Lei ha scritto che oggi c’è confusione anche sul riconoscimento di ciò che è evidente e questo perché abbiamo perso la capacità di usare la coscienza. Cosa intende?
La rivoluzione sessuale ci ha convinti che importa solo quello che vuole il soggetto, indipendentemente dal discernimento sulla bontà del suo desiderio e sulle conseguenze che ha sugli altri. Così la Corte Suprema, schiava di un concetto astratto di amore e di diritto, ha emesso una sentenza in cui l’amore concreto, il diritto naturale e il bene comune sono soppiantati dal potere dei giudici e dall’individualismo.
Perché l’uomo non usa più la ragione per conoscere la realtà?

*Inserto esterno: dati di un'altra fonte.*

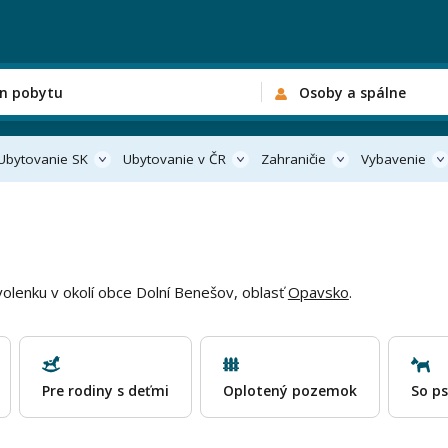
n pobytu
Osoby a spálne
Ubytovanie SK
Ubytovanie v ČR
Zahraničie
Vybavenie
volenku v okolí obce Dolní Benešov, oblasť
Opavsko
.
Pre rodiny s deťmi
Oplotený pozemok
So p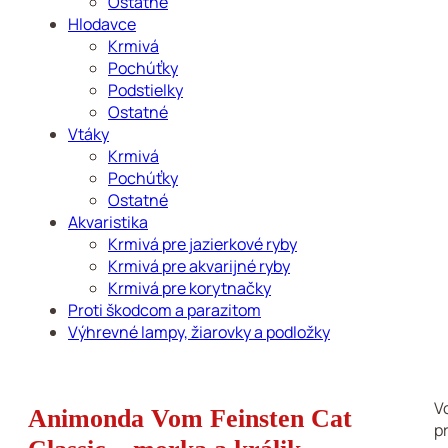
Ostatné
Hlodavce
Krmivá
Pochúťky
Podstielky
Ostatné
Vtáky
Krmivá
Pochúťky
Ostatné
Akvaristika
Krmivá pre jazierkové ryby
Krmivá pre akvarijné ryby
Krmivá pre korytnačky
Proti škodcom a parazitom
Výhrevné lampy, žiarovky a podložky
Vo
Animonda Vom Feinsten Cat
p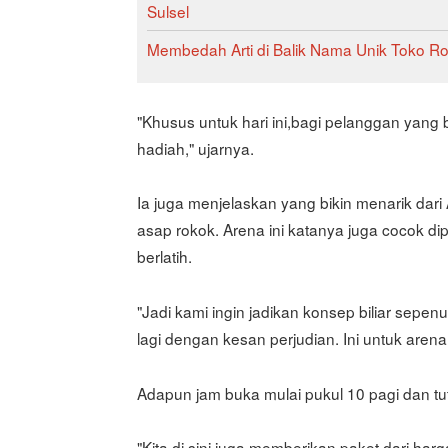
Sulsel
Membedah Arti di Balik Nama Unik Toko Ro
"Khusus untuk hari ini,bagi pelanggan yan
hadiah," ujarnya.
Ia juga menjelaskan yang bikin menarik dari A
asap rokok. Arena ini katanya juga cocok di
berlatih.
"Jadi kami ingin jadikan konsep biliar sepenu
lagi dengan kesan perjudian. Ini untuk arena
Adapun jam buka mulai pukul 10 pagi dan t
"Kita di sini juga memberikan paket dari harg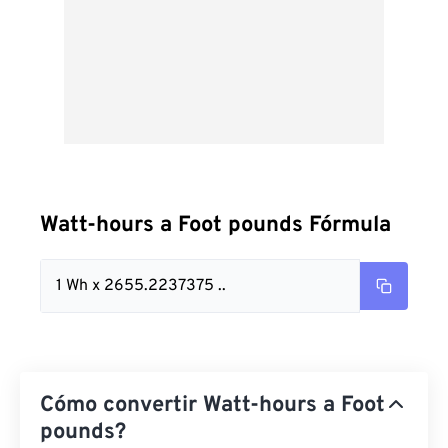
Watt-hours a Foot pounds Fórmula
1 Wh x 2655.2237375 ..
Cómo convertir Watt-hours a Foot
pounds?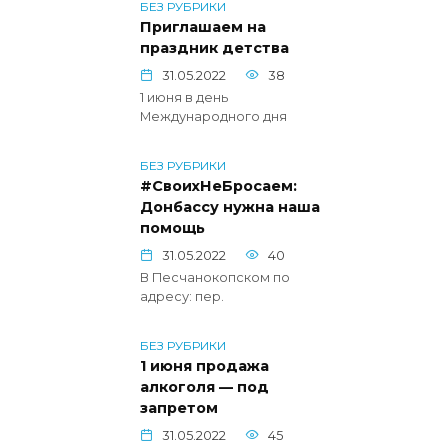
БЕЗ РУБРИКИ
Приглашаем на
праздник детства
31.05.2022
38
1 июня в день
Международного дня
БЕЗ РУБРИКИ
#СвоихНеБросаем:
Донбассу нужна наша
помощь
31.05.2022
40
В Песчанокопском по
адресу: пер.
БЕЗ РУБРИКИ
1 июня продажа
алкоголя — под
запретом
31.05.2022
45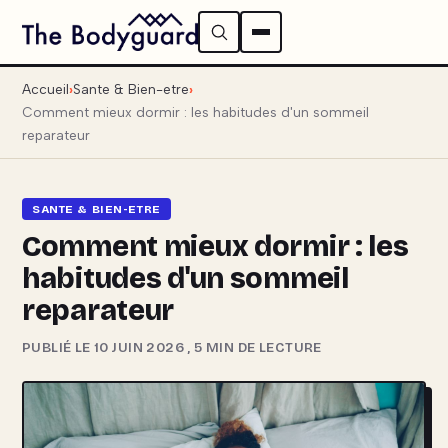
Accueil
Sante & Bien-etre
Comment mieux dormir : les habitudes d'un sommeil
reparateur
SANTE & BIEN-ETRE
Comment mieux dormir : les
habitudes d'un sommeil
reparateur
PUBLIÉ LE 10 JUIN 2026
,
5 MIN DE LECTURE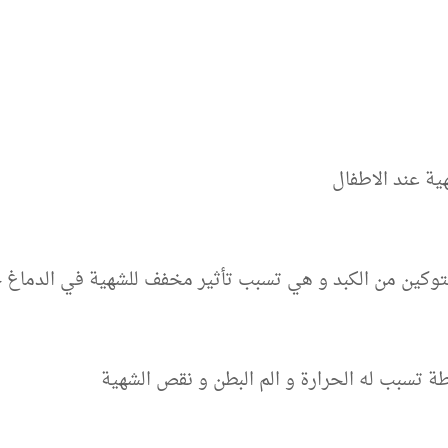
ة عند الاطفال
توكين من الكبد و هي تسبب تأثير مخفف للشهية في الدماغ 
طة تسبب له الحرارة و الم البطن و نقص الشهية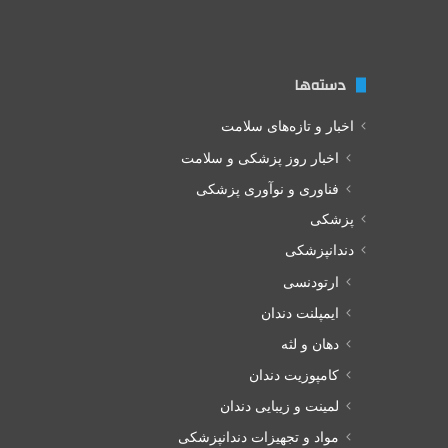
دسته‌ها
اخبار و تازه‌های سلامت
اخبار روز پزشکی و سلامت
فناوری و نوآوری پزشکی
پزشکی
دندانپزشکی
ارتودنسی
ایمپلنت دندان
دهان و لثه
کامپوزیت دندان
لمینت و زیبایی دندان
مواد و تجهیزات دندانپزشکی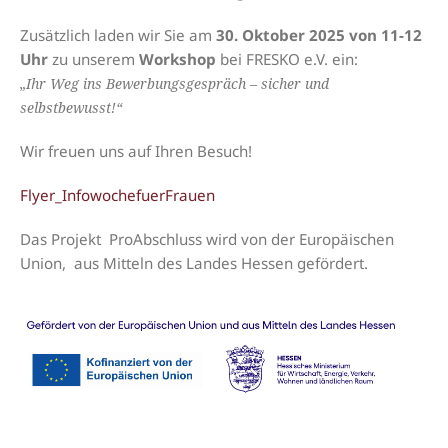
Zusätzlich laden wir Sie am
30. Oktober 2025 von 11-12
Uhr
zu unserem
Workshop
bei FRESKO e.V. ein:
„Ihr Weg ins Bewerbungsgespräch – sicher und
selbstbewusst!“
Wir freuen uns auf Ihren Besuch!
Flyer_InfowochefuerFrauen
Das Projekt ProAbschluss wird von der Europäischen
Union, aus Mitteln des Landes Hessen gefördert.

La ragione non viene più usata perché manca un’educazione, un allenamento alla bellezza. Siamo facilmente ingannati dai media e finiamo per accontentarci. Abbiamo perso la capacità di immaginare, come dice C. S. Lewis che spiegava che se la ragione è l’organo della verità, l’immaginazione è quello del significato. In altre parole, non riusciamo a comprendere il vero significato di una parola, “amore”, senza un’immagine collegata ad essa. Il mondo ci fornisce immagini dell’amore riduttive. Per questo il potere odia la tradizione che, al contrario, ci fornisce immagini alte. Abbiamo sostituito Shakespeare con una svilente educazione sessuale.
Basta Shakespeare?
Ci credo perché l’ho visto con i miei studenti. Mi spiego con un esempio: i personaggi femminili di Shakespeare sono così puri, pieni di grazia e belli da suscitare ammirazione in chi legge. Lo stesso accade di fronte all’amore vissuto e descritto da tanti altri poeti e letterati. I giovani desiderano ancora l’amore vero, ma non lo sanno finché non scoprono cos’è. Finché, come dice appunto Lewis, non hanno davanti un’immagine che esemplifichi che cosa significhi adorare e rispettare l’amato. Ho visto giovani ispirati dalla letteratura e dalla poesia.
Basta davvero solo un libro?
Certamente, se i giovani non incontrano persone che incarnano l’amore vero faranno più fatica a convincersi che sia ancora possibile amarsi così. Per questo bisogna continuare a dire la verità sull’amore e, nello stesso tempo, occorre viverla. Noi cristiani dobbiamo cambiare. E fare, come i primi di noi, che non divorziavano, che non uccidevano i loro figli, che soccorrevano i deboli e gli anziani. In una parola dobbiamo amarci davvero. I pagani vedendoli si convertivano. Sarà una lotta non senza travaglio, perché veniamo da oltre cinquant’anni di diseducazione.